Abidjan : après la mort d’Amara le Gros, l’ombre persistante des “syndicalistes” du transport

Mardi 28 Avril 2026 - 12:00

Décès d’Amara le Gros à Abobo : derrière l’homme, un système informel puissant qui continue de structurer le transport à Abidjan.


Amara le Gros
Amara le Gros
 

À Abobo, la nouvelle s’est propagée en quelques heures : Sidibé Amara, plus connu sous le nom d’« Amara le Gros », est décédé le 27 avril 2026. Figure influente du transport urbain et du syndicalisme local, il incarnait à lui seul une réalité bien connue dans plusieurs communes d’Abidjan : celle d’un pouvoir parallèle solidement installé dans l’organisation du secteur.
 

Selon plusieurs sources locales et des publications largement relayées sur les réseaux sociaux, l’homme était un acteur clé du dispositif informel qui régule les gares routières, les flux de véhicules et les équilibres entre transporteurs. Son rôle dépassait largement celui d’un simple responsable syndical. Comme d’autres figures du milieu, il participait à un système où se mêlent gestion du terrain, perception de taxes informelles et arbitrage des conflits.
 

Dans les faits, le syndicalisme du transport à Abidjan s’apparente souvent à une véritable autorité alternative. Attribution des lignes, organisation des départs, maintien d’un certain ordre dans des espaces très fréquentés : autant de missions assurées en dehors des circuits administratifs classiques. Ce pouvoir repose sur des réseaux solides, une influence locale forte et, parfois, des méthodes controversées.
 

Car derrière cette organisation se cache aussi une réalité plus dure. Des témoignages évoquent des pressions, des intimidations et des rivalités violentes entre groupes pour le contrôle de territoires stratégiques. Dans certains cas, la stabilité des gares dépend davantage d’accords entre leaders que de décisions des autorités publiques.
 

La disparition d’Amara le Gros met en lumière une question plus large : celle de la dépendance d’un secteur vital à des figures individuelles. Lorsque ces hommes disparaissent, ce ne sont pas seulement des personnes qui s’éteignent, mais des équilibres fragiles qui vacillent.

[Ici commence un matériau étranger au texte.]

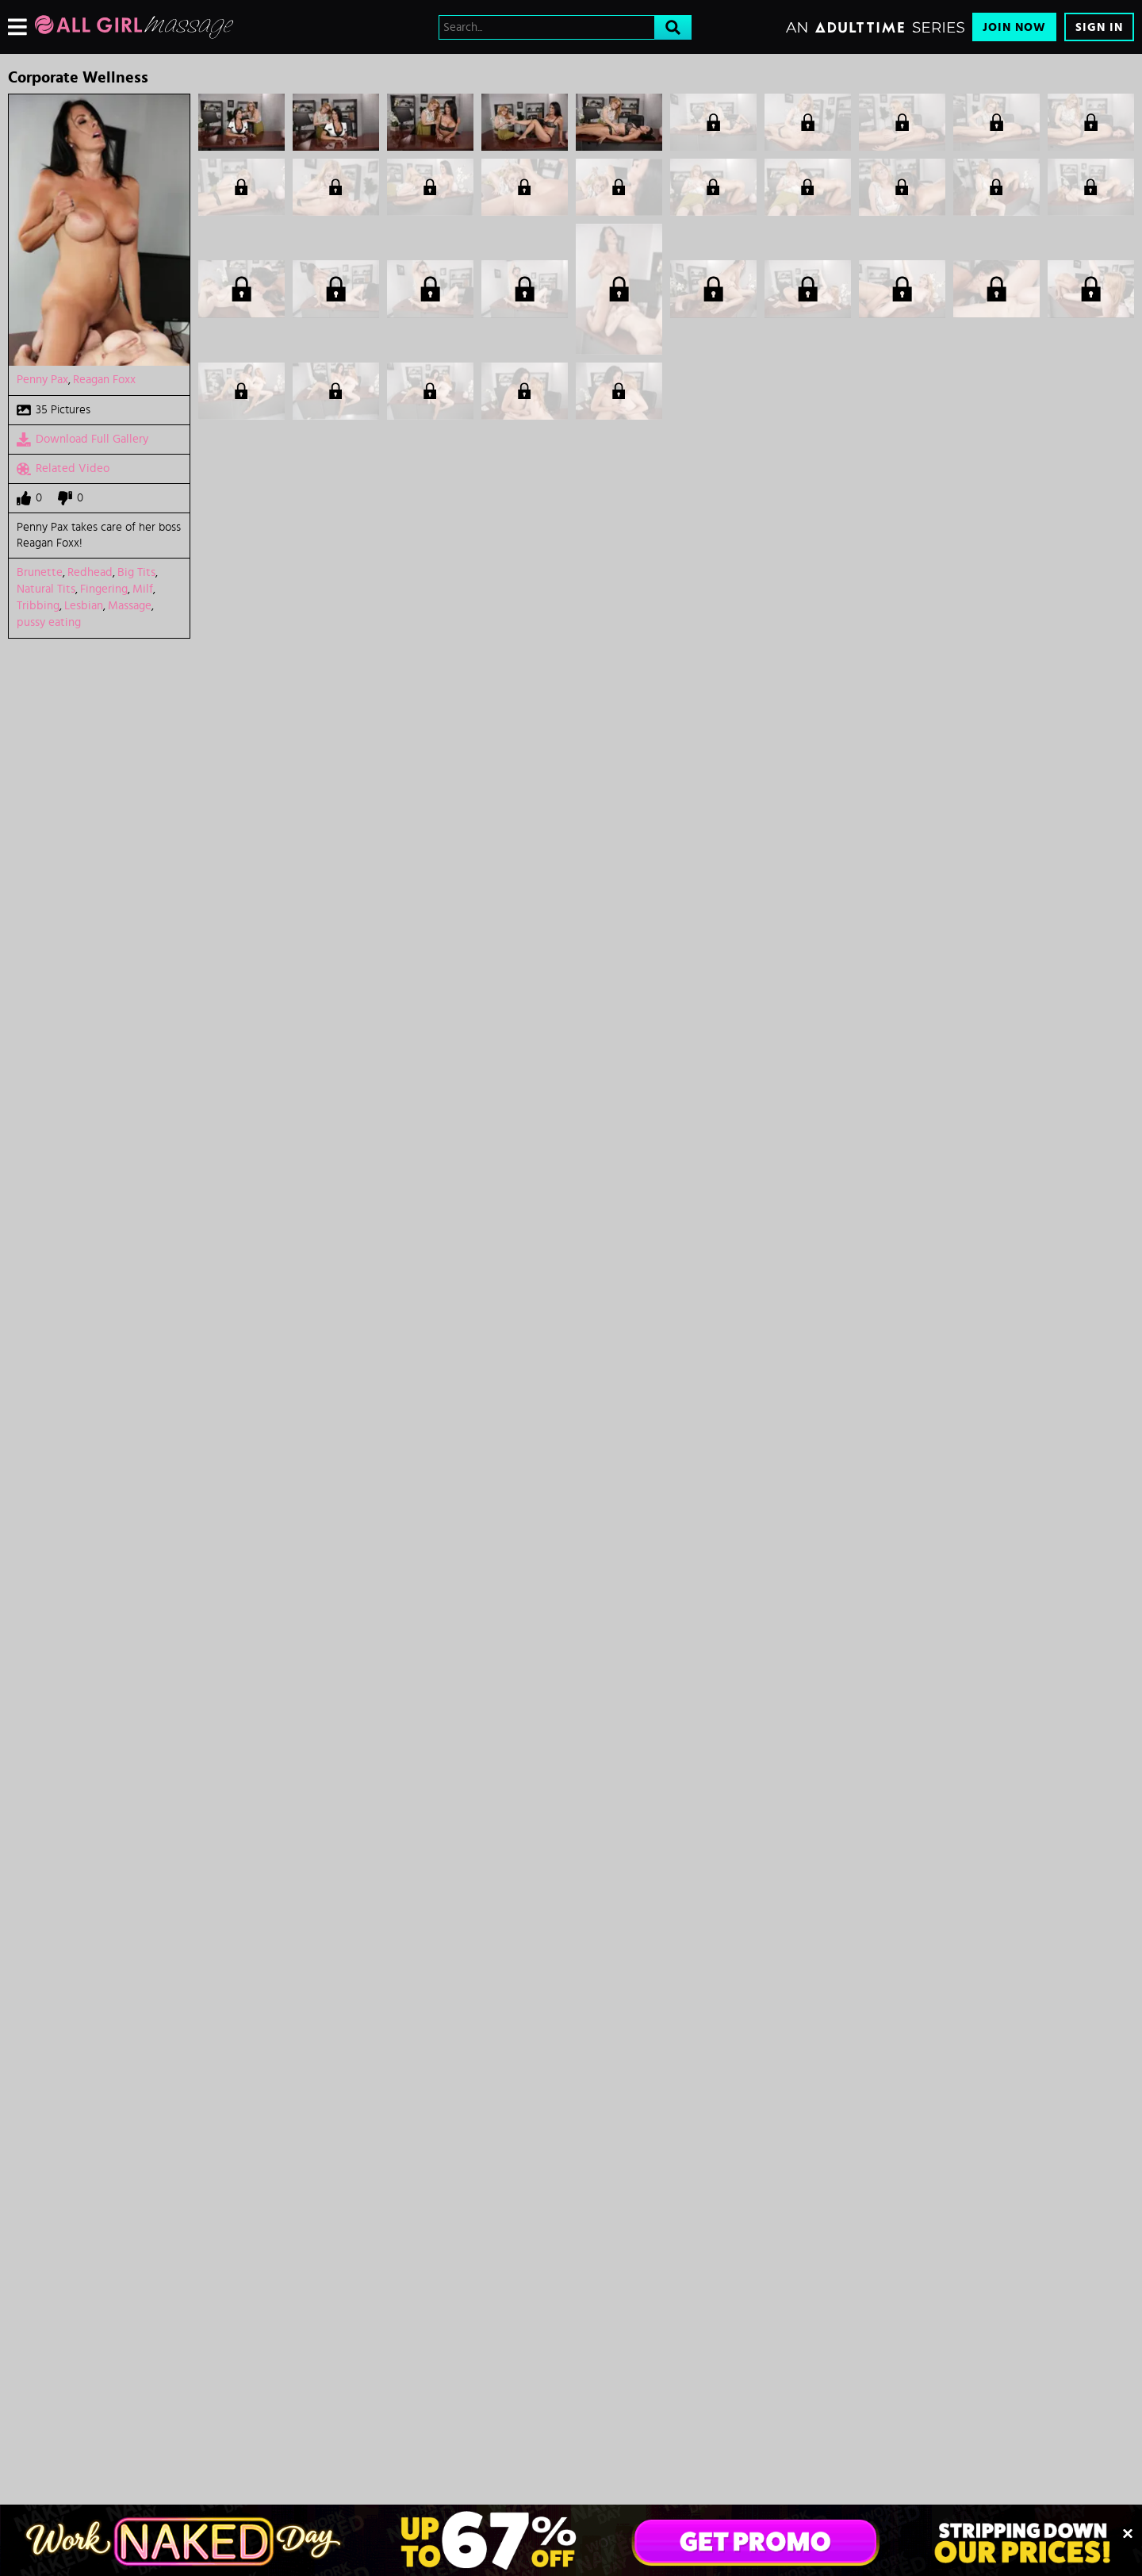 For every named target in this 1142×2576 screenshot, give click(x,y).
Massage (129, 606)
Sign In (1099, 27)
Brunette (40, 572)
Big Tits (136, 572)
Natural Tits (46, 589)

Le territoire, lui, reste, prêt à être disputé.
 

Au-delà de l’émotion suscitée par cette disparition, c’est tout un système qui interroge. Dans une métropole en quête de modernisation, où les ambitions de mobilité sont affichées, le transport quotidien de millions d’usagers continue de reposer en grande partie sur une organisation informelle.
 

À Abidjan, plus qu’ailleurs, le transport ne se contente pas de relier les quartiers. Il révèle une réalité plus profonde : celle d’un secteur où l’autorité officielle cohabite, souvent difficilement, avec un pouvoir de terrain qui s’impose par la pratique. Et tant que cette dualité perdure, la question du contrôle réel du transport urbain restera posée.